Ces dernières années, la Belgique a acquis une solide expertise en matière de participation citoyenne à la prise de décision. En 2021, le SPF Affaires étrangères a également organisé un panel composé de 50 Belges tirés au sort pour débattre de la participation des citoyens à l'Union européenne (voir encadré).
Nous pouvons même affirmer sans exagération que l'expertise belge en matière de participation citoyenne est devenue un produit d'exportation. Notre savoir-faire est régulièrement sollicité à l'étranger.
Historique : l'expertise belge en matière de participation citoyenne
Tout commence en 2011 lorsque, pour la première fois, 1000 citoyens belges sélectionnés de manière aléatoire se réunissent à Bruxelles dans le but de débattre ensemble de trois thèmes : la sécurité sociale, la répartition des richesses en temps de crise et l’immigration.
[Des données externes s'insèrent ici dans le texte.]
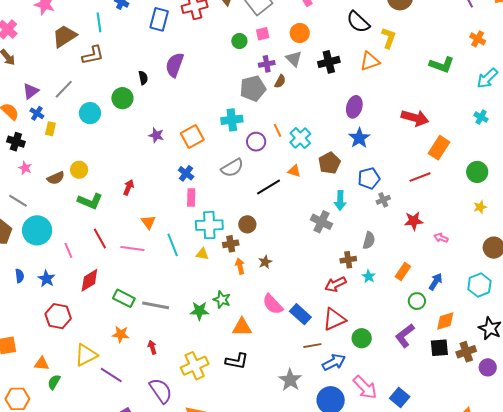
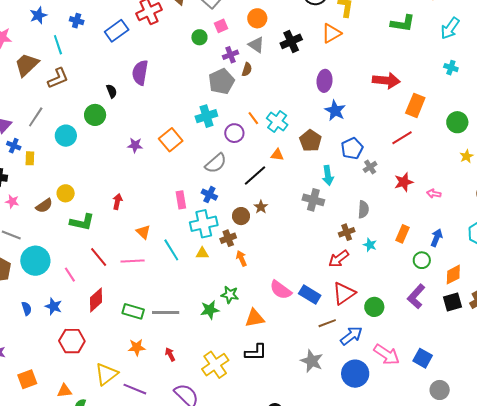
blue rectangle: (159, 19) -> (117, 31), turned 50
blue cross: (186, 173) -> (209, 195), moved
brown star: (265, 262) -> (261, 207), moved

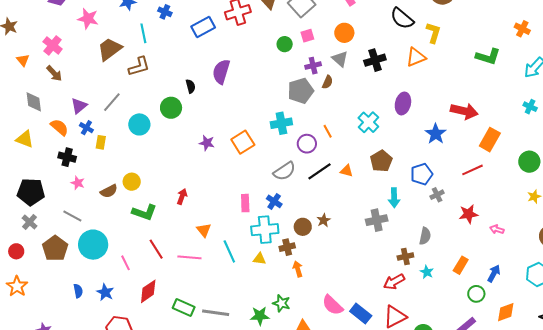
blue star: (335, 111) -> (436, 134), moved
cyan cross: (277, 121) -> (368, 122), moved
black line: (255, 175) -> (319, 171), moved
gray cross: (313, 200) -> (377, 220), turned -35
Ce tout premier sommet de citoyens du G1000 en appelait d’autres. En 2013, l’initiateur du G1000, David Van Reybrouck publie le livre « Contre les élections », traduit en 15 langues. Cet ouvrage ne restera pas sans conséquence, car le G1000 devient alors une ASBL reconnue. Et en 2019, le Parlement de la communauté germanophone de Belgique vote à l’unanimité la création d’un Conseil citoyen permanent, avec le soutien du G1000.
La même année, le Parlement de la région Bruxelles-Capitale met sur pied une plateforme de participation pour impliquer plus étroitement les citoyens dans le processus politique. Ces derniers peuvent par exemple soumettre des suggestions pour organiser un débat au sein du Parlement entre les parlementaires et un certain nombre de citoyens désignés par tirage au sort.
En 2021, notre SPF décide de tenter l'expérience. Dans le cadre de la Conférence sur l'avenir de l'Europe, nous avons organisé un panel de citoyens portant sur le thème suivant : comment améliorer la démocratie en Europe et comment faire pour que les citoyens s’intéressent davantage à l’UE ? 50 recommandations en sont ressorties. Le G1000 était également impliqué dans cette initiative.
Loi sur l'IA
Rien d'étonnant dès lors à ce que notre gouvernement souhaite à nouveau organiser un panel de citoyens pendant la présidence belge du Conseil de l'UE. Notre SPF a ainsi géré de A à Z l’organisation de ce panel et a choisi comme thème l'intelligence artificielle (IA). Pourquoi ? L’IA est devenue très récemment un sujet d’actualité extrêmement brûlant : une technologie certes très prometteuse, mais qui comporte également de nombreux risques et suscite de multiples interrogations.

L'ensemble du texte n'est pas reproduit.